Eine Studie der gewerkschaftsnahen Otto-Brenner-Stiftung attackiert das Content Marketing: "Zersetzende Kräfte" eines unternehmensnahen "Pseudo-Journalismus" gefährdeten die öffentliche Meinungsbildung und den unabhängigen Journalismus. Fundierte Kritik oder plakative Panikmache?
"Content Marketing – Wie 'Unternehmensjournalisten' die öffentliche Meinung beeinflussen": So lautet der volle Titel der 2016 erschienenen Studie. Bevor wir sie näher beleuchten, schauen wir uns ihre Verfasser an.
Herausgeber ist die Otto-Brenner-Stiftung (OBS) mit Sitz in Frankfurt am Main. Sie ist eine Stiftung des bürgerlichen Rechts der Gewerkschaft IG Metall und will Wissenschaft und Forschung fördern.

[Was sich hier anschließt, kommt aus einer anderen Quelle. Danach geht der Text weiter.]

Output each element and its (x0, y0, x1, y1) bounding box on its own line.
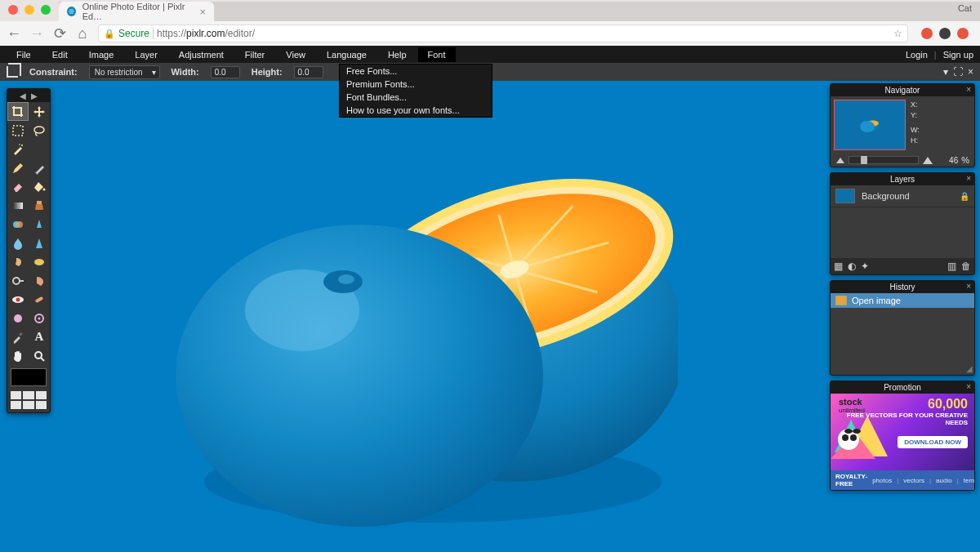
eraser-tool[interactable] (7, 177, 29, 196)
promo-link-audio[interactable]: audio (936, 477, 952, 484)
marquee-tool[interactable] (7, 121, 29, 140)
smudge-tool[interactable] (7, 252, 29, 271)
close-options-icon[interactable]: × (968, 66, 973, 78)
foreground-color-swatch[interactable] (11, 368, 47, 386)
layers-panel: Layers× Background 🔒 ▦ ◐ ✦ ▥ 🗑 (830, 172, 975, 275)
promo-link-photos[interactable]: photos (872, 477, 892, 484)
wand-tool[interactable] (7, 140, 29, 158)
layer-mask-icon[interactable]: ◐ (848, 260, 856, 272)
palette-swatch[interactable] (36, 401, 47, 409)
menu-premium-fonts[interactable]: Premium Fonts... (340, 78, 492, 91)
collapse-panels-icon[interactable]: ▾ (943, 66, 948, 78)
menu-edit[interactable]: Edit (42, 47, 78, 62)
brush-tool[interactable] (29, 158, 50, 177)
evernote-extension-icon[interactable] (939, 28, 951, 39)
extension-icon[interactable] (921, 28, 933, 39)
zoom-in-icon[interactable] (922, 155, 933, 165)
panel-resize-icon[interactable]: ◢ (966, 364, 973, 373)
menu-use-own-fonts[interactable]: How to use your own fonts... (340, 104, 492, 117)
extension-icon[interactable] (957, 28, 969, 39)
window-minimize-button[interactable] (24, 5, 34, 15)
menu-help[interactable]: Help (378, 47, 416, 62)
address-bar[interactable]: 🔒 Secure https://pixlr.com/editor/ ☆ (98, 24, 908, 42)
history-row[interactable]: Open image (831, 293, 974, 308)
menu-adjustment[interactable]: Adjustment (169, 47, 234, 62)
window-close-button[interactable] (8, 5, 18, 15)
dodge-tool[interactable] (7, 271, 29, 290)
promo-link-vectors[interactable]: vectors (903, 477, 924, 484)
palette-swatch[interactable] (23, 401, 33, 409)
palette-swatch[interactable] (11, 391, 21, 399)
paint-bucket-tool[interactable] (29, 177, 50, 196)
menu-font[interactable]: Font (418, 47, 456, 62)
menu-view[interactable]: View (276, 47, 315, 62)
move-tool[interactable] (29, 102, 50, 121)
canvas-area[interactable] (0, 82, 826, 552)
constraint-dropdown[interactable]: No restriction (89, 65, 160, 79)
navigator-thumbnail[interactable] (834, 100, 906, 150)
delete-layer-icon[interactable]: 🗑 (961, 260, 971, 272)
nav-reload-button[interactable]: ⟳ (52, 24, 67, 42)
panel-close-icon[interactable]: × (966, 382, 971, 391)
window-maximize-button[interactable] (41, 5, 51, 15)
tab-close-icon[interactable]: × (199, 6, 206, 18)
width-input[interactable]: 0.0 (211, 66, 240, 78)
menu-language[interactable]: Language (317, 47, 376, 62)
login-link[interactable]: Login (906, 50, 928, 60)
browser-tab[interactable]: Online Photo Editor | Pixlr Ed… × (59, 2, 214, 21)
eyedropper-tool[interactable] (7, 327, 29, 346)
zoom-out-icon[interactable] (835, 156, 845, 164)
clone-stamp-tool[interactable] (29, 196, 50, 215)
menu-file[interactable]: File (7, 47, 41, 62)
zoom-slider[interactable] (849, 156, 919, 164)
lock-icon: 🔒 (104, 29, 115, 39)
panel-close-icon[interactable]: × (966, 174, 971, 183)
color-replace-tool[interactable] (7, 215, 29, 234)
promo-link-templates[interactable]: templates (964, 477, 974, 484)
red-eye-tool[interactable] (7, 290, 29, 309)
nav-forward-button[interactable]: → (29, 25, 44, 42)
crop-tool[interactable] (7, 102, 29, 121)
pinch-tool[interactable] (29, 309, 50, 327)
menu-image[interactable]: Image (79, 47, 124, 62)
panel-close-icon[interactable]: × (966, 85, 971, 94)
drawing-tool[interactable] (29, 215, 50, 234)
toolbox-prev-icon[interactable]: ◀ (20, 91, 26, 100)
layer-lock-icon[interactable]: 🔒 (960, 192, 969, 201)
menu-layer[interactable]: Layer (125, 47, 167, 62)
type-tool[interactable]: A (29, 327, 50, 346)
promo-cta-button[interactable]: DOWNLOAD NOW (898, 436, 968, 448)
signup-link[interactable]: Sign up (943, 50, 973, 60)
sharpen-tool[interactable] (29, 234, 50, 252)
toolbox-next-icon[interactable]: ▶ (31, 91, 38, 100)
spot-heal-tool[interactable] (29, 290, 50, 309)
sponge-tool[interactable] (29, 252, 50, 271)
palette-swatch[interactable] (36, 391, 47, 399)
browser-profile-label[interactable]: Cat (958, 3, 972, 13)
selection-tool[interactable] (29, 140, 50, 158)
blur-tool[interactable] (7, 234, 29, 252)
palette-swatch[interactable] (11, 401, 21, 409)
hand-tool[interactable] (7, 346, 29, 365)
pencil-tool[interactable] (7, 158, 29, 177)
bloat-tool[interactable] (7, 309, 29, 327)
layer-settings-icon[interactable]: ▦ (834, 260, 843, 272)
burn-tool[interactable] (29, 271, 50, 290)
zoom-tool[interactable] (29, 346, 50, 365)
layer-row[interactable]: Background 🔒 (831, 185, 974, 207)
gradient-tool[interactable] (7, 196, 29, 215)
fullscreen-icon[interactable]: ⛶ (953, 66, 963, 78)
menu-free-fonts[interactable]: Free Fonts... (340, 65, 492, 78)
nav-back-button[interactable]: ← (7, 25, 21, 42)
bookmark-star-icon[interactable]: ☆ (893, 28, 902, 39)
menu-filter[interactable]: Filter (235, 47, 274, 62)
panel-close-icon[interactable]: × (966, 282, 971, 291)
lasso-tool[interactable] (29, 121, 50, 140)
nav-home-button[interactable]: ⌂ (75, 25, 90, 42)
menu-font-bundles[interactable]: Font Bundles... (340, 91, 492, 104)
palette-swatch[interactable] (23, 391, 33, 399)
height-input[interactable]: 0.0 (294, 66, 323, 78)
layer-styles-icon[interactable]: ✦ (861, 260, 869, 272)
promotion-banner[interactable]: stockunlimited 60,000 FREE VECTORS FOR Y… (831, 394, 974, 490)
new-layer-icon[interactable]: ▥ (947, 260, 956, 272)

Namensgeber Otto Brenner (1907-1972) war ein deutscher Gewerkschafter, Politiker und Vorsitzender der IG Metall.
Man sieht sich als "kritisches gesellschaftspolitisches Forum, das sich mit der sozialen und wirtschaftlichen Entwicklung Deutschlands und Europas auseinandersetzt". Für Schlagzeilen sorgte die OBS bereits früher (Quelle Wikipedia):
➧ 2010 warf man der ARD vor, bei der Berichterstattung über die Finanzkrise journalistisch "eklatant versagt" zu haben. Auch die Deutsche Presseagentur (dpa) bekam ihr Fett weg: Diese hätte der Bundesregierung nach dem Mund geredet.
➧ 2013 untersuchte die OBS die Fernsehprogramme des SWR und des NDR. Die Studie attestierte den Sendern eine "Boulevardisierung" des Programms, das zu wenig informativ sei.
➧ 2014 dann der Frontalangriff auf Wikipedia: "PR und Manipulation" seien in den Einträgen "allgegenwärtig".
2016 fokussiert die OBS nun das Content Marketing.
Die Kernaussagen der rund 100-seitigen Publikation auf einen Blick:
➧ Mit Content Marketing böten vor allem Großunternehmen zunehmend eigene Online-Formate (Websites, Blogs, Videos, Apps) mit einer "gewollt journalistischen Anmutung".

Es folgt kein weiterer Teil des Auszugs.